Structural studies and photovoltaic investigation of indolo[2,3-b]quinoxaline-based sensitizers/co-sensitizers achieving highly efficient DSSCs

Abstract

Three metal-free organic dyes, coded FS10, FS11, and FS12, were designed and synthesized by employing indolo[2,3-b]quinoxaline (IQ) as the main building block and three different edged donors, viz., triphenylamine, carbazole, and phenothiazine, respectively. In order to comprehend the feasibility of the novel dyes as probable sensitizers/co-sensitizers, they were well-characterized and their photochemical, electrochemical, and theoretical studies were processed.
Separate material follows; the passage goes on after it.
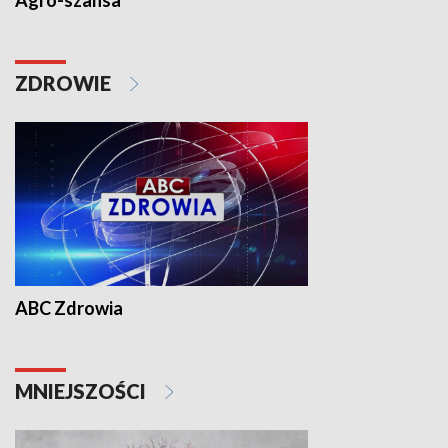
Agro-szansa
ZDROWIE
ABC Zdrowia
MNIEJSZOŚCI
The photovoltaic properties were evaluated under 1.5 AM standard illumination conditions. FS10 acquired the best DSSC performance (η = 5.27%) with supreme V_OC (0.676 V) and FF (70.1%). The contribution from the incorporated IQ was examined theoretically by using DFT and time-dependent DFT, and the results indicated that all the novel dyes displayed clear charge separation at the frontier occupied molecular orbitals. The investigation of the co-sensitization effect was carried out by employing the HD-2 ruthenium sensitizer. The corresponding photovoltaic performance revealed that FS10 gave the most positive co-sensitization effect by improving the efficiency to 8.32% (J_SC = 18.68 mA cm⁻², V_OC = 0.672 V, FF = 66.2%), while HD-2 alone exhibited the efficiency of 7.47% (J_SC = 19.00 mA cm⁻², V_OC = 0.650 V, FF = 60.5%). The increased V_OC and FF resulted from the optimized anchoring mode on the TiO₂ surface with the combination of FS10 and HD-2 and more uniform coverage, leading to the hindrance of dye aggregation and charge recombination. Additionally, despite the reduced J_SC with co-sensitizers, the corresponding IPCE curves displayed more complex increasing as well as decreasing behavior as a function of wavelengths, thus reflecting that sensitizers and co-sensitizers not only compete but also compensate the light harvesting abilities.